• EXERCISE GOAL:
Look through the lines below and copy each one that includes "Créer".

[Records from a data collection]
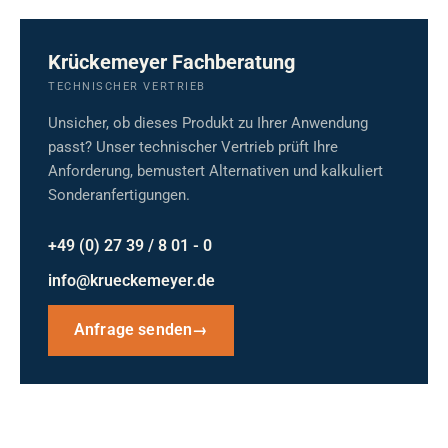
Krückemeyer Fachberatung
TECHNISCHER VERTRIEB
Unsicher, ob dieses Produkt zu Ihrer Anwendung
passt? Unser technischer Vertrieb prüft Ihre
Anforderung, bemustert Alternativen und kalkuliert
Sonderanfertigungen.
+49 (0) 27 39 / 8 01 - 0
info@krueckemeyer.de
Anfrage senden
→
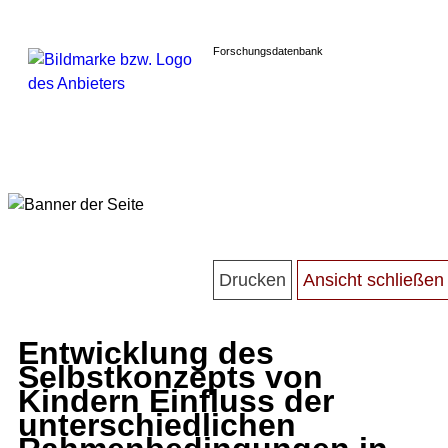
Forschungsdatenbank
Entwicklung des
Selbstkonzepts von
Kindern Einfluss der
unterschiedlichen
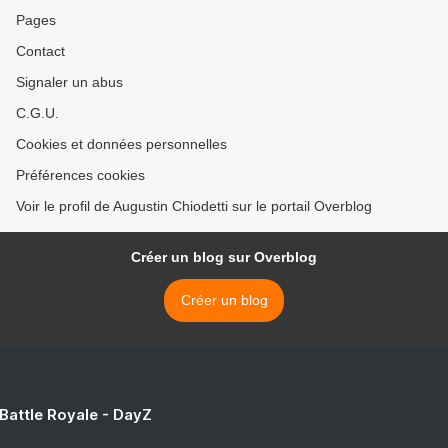
Pages
Contact
Signaler un abus
C.G.U.
Cookies et données personnelles
Préférences cookies
Voir le profil de Augustin Chiodetti sur le portail Overblog
Créer un blog sur Overblog
Créer un blog
 Battle Royale - DayZ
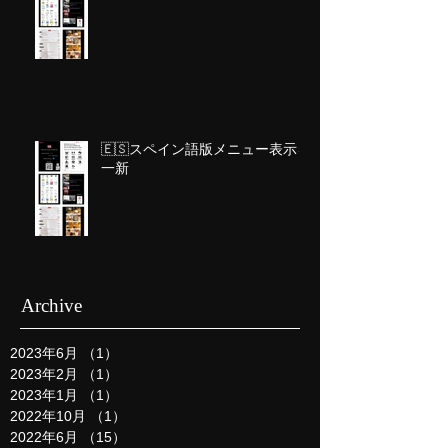
🇪🇸スペイン語版メニュー表示を
一新
Archive
2023年6月
（1）
1件の記事
2023年2月
（1）
1件の記事
2023年1月
（1）
1件の記事
2022年10月
（1）
1件の記事
2022年6月
（15）
15件の記事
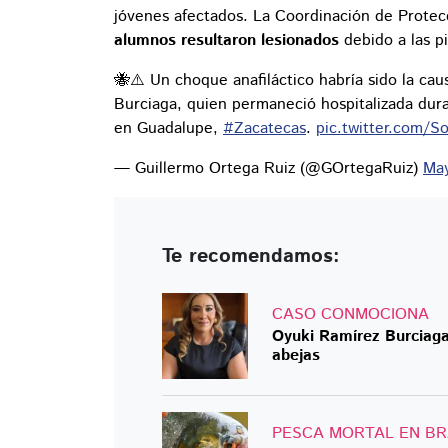
jóvenes afectados. La Coordinación de Protec
alumnos resultaron lesionados
debido a las pi
🐝⚠️ Un choque anafiláctico habría sido la ca
Burciaga, quien permaneció hospitalizada dura
en Guadalupe,
#Zacatecas
.
pic.twitter.com/S
— Guillermo Ortega Ruiz (@GOrtegaRuiz)
May
Te recomendamos:
CASO CONMOCIONA
Oyuki Ramírez Burciaga
abejas
PESCA MORTAL EN BR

• EXERCISE ANSWER:
Créer un blog sur Overblog
Créer un blog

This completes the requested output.